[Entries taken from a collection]
********

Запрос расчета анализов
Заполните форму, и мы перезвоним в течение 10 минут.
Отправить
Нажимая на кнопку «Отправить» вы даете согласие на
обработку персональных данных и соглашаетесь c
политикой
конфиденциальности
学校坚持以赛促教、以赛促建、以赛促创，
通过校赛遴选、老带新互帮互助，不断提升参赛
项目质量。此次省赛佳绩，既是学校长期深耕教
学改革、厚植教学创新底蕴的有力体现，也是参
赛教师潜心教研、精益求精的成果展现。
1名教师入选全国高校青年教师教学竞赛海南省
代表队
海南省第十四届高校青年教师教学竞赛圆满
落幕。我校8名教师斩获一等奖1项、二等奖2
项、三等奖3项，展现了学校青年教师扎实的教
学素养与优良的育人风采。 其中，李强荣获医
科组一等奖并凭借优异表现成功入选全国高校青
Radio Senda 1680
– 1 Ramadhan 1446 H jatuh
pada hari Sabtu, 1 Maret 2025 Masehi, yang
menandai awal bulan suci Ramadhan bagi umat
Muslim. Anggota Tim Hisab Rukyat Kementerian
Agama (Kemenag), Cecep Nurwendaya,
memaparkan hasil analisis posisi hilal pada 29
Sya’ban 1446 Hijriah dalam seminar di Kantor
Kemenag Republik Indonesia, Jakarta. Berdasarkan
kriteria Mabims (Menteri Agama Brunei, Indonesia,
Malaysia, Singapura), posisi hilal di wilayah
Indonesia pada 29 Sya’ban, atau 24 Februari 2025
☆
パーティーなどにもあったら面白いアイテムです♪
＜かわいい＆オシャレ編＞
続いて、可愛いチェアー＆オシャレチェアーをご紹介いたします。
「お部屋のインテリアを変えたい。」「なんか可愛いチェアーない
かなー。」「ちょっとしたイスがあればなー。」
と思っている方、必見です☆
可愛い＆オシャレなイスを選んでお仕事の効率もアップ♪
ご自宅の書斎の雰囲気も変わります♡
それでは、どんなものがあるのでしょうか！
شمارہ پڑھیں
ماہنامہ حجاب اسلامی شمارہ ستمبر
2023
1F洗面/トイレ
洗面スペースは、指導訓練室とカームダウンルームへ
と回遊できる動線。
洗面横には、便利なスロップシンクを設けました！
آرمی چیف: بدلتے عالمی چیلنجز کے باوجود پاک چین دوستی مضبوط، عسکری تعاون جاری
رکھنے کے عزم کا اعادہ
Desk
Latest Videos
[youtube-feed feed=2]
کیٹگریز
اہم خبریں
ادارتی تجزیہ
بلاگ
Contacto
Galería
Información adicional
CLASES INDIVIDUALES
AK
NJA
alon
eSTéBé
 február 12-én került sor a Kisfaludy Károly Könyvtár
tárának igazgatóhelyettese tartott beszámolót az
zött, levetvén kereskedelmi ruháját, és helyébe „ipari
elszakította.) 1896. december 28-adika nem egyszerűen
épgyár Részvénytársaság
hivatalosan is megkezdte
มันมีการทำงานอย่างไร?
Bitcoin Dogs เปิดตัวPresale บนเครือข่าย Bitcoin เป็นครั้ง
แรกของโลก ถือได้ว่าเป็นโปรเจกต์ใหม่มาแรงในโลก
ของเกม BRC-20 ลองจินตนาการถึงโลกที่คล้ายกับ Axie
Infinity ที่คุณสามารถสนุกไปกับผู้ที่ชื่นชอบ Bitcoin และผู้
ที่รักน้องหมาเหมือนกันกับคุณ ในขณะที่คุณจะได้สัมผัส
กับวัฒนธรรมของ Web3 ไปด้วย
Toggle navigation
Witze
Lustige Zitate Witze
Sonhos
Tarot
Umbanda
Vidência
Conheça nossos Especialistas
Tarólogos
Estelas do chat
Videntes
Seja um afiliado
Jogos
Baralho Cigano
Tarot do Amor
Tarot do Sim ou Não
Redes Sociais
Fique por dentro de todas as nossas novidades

********

=== Problem requirements ===
Reproduce the data. Match each line exactly.

=== Result of the task ===
Запрос расчета анализов
Заполните форму, и мы перезвоним в течение 10 минут.
Отправить
Нажимая на кнопку «Отправить» вы даете согласие на
обработку персональных данных и соглашаетесь c
политикой
конфиденциальности
学校坚持以赛促教、以赛促建、以赛促创，
通过校赛遴选、老带新互帮互助，不断提升参赛
项目质量。此次省赛佳绩，既是学校长期深耕教
学改革、厚植教学创新底蕴的有力体现，也是参
赛教师潜心教研、精益求精的成果展现。
1名教师入选全国高校青年教师教学竞赛海南省
代表队
海南省第十四届高校青年教师教学竞赛圆满
落幕。我校8名教师斩获一等奖1项、二等奖2
项、三等奖3项，展现了学校青年教师扎实的教
学素养与优良的育人风采。 其中，李强荣获医
科组一等奖并凭借优异表现成功入选全国高校青
Radio Senda 1680
– 1 Ramadhan 1446 H jatuh
pada hari Sabtu, 1 Maret 2025 Masehi, yang
menandai awal bulan suci Ramadhan bagi umat
Muslim. Anggota Tim Hisab Rukyat Kementerian
Agama (Kemenag), Cecep Nurwendaya,
memaparkan hasil analisis posisi hilal pada 29
Sya’ban 1446 Hijriah dalam seminar di Kantor
Kemenag Republik Indonesia, Jakarta. Berdasarkan
kriteria Mabims (Menteri Agama Brunei, Indonesia,
Malaysia, Singapura), posisi hilal di wilayah
Indonesia pada 29 Sya’ban, atau 24 Februari 2025
☆
パーティーなどにもあったら面白いアイテムです♪
＜かわいい＆オシャレ編＞
続いて、可愛いチェアー＆オシャレチェアーをご紹介いたします。
「お部屋のインテリアを変えたい。」「なんか可愛いチェアーない
かなー。」「ちょっとしたイスがあればなー。」
と思っている方、必見です☆
可愛い＆オシャレなイスを選んでお仕事の効率もアップ♪
ご自宅の書斎の雰囲気も変わります♡
それでは、どんなものがあるのでしょうか！
شمارہ پڑھیں
ماہنامہ حجاب اسلامی شمارہ ستمبر
2023
1F洗面/トイレ
洗面スペースは、指導訓練室とカームダウンルームへ
と回遊できる動線。
洗面横には、便利なスロップシンクを設けました！
آرمی چیف: بدلتے عالمی چیلنجز کے باوجود پاک چین دوستی مضبوط، عسکری تعاون جاری
رکھنے کے عزم کا اعادہ
Desk
Latest Videos
[youtube-feed feed=2]
کیٹگریز
اہم خبریں
ادارتی تجزیہ
بلاگ
Contacto
Galería
Información adicional
CLASES INDIVIDUALES
AK
NJA
alon
eSTéBé
 február 12-én került sor a Kisfaludy Károly Könyvtár
tárának igazgatóhelyettese tartott beszámolót az
zött, levetvén kereskedelmi ruháját, és helyébe „ipari
elszakította.) 1896. december 28-adika nem egyszerűen
épgyár Részvénytársaság
hivatalosan is megkezdte
มันมีการทำงานอย่างไร?
Bitcoin Dogs เปิดตัวPresale บนเครือข่าย Bitcoin เป็นครั้ง
แรกของโลก ถือได้ว่าเป็นโปรเจกต์ใหม่มาแรงในโลก
ของเกม BRC-20 ลองจินตนาการถึงโลกที่คล้ายกับ Axie
Infinity ที่คุณสามารถสนุกไปกับผู้ที่ชื่นชอบ Bitcoin และผู้
ที่รักน้องหมาเหมือนกันกับคุณ ในขณะที่คุณจะได้สัมผัส
กับวัฒนธรรมของ Web3 ไปด้วย
Toggle navigation
Witze
Lustige Zitate Witze
Sonhos
Tarot
Umbanda
Vidência
Conheça nossos Especialistas
Tarólogos
Estelas do chat
Videntes
Seja um afiliado
Jogos
Baralho Cigano
Tarot do Amor
Tarot do Sim ou Não
Redes Sociais
Fique por dentro de todas as nossas novidades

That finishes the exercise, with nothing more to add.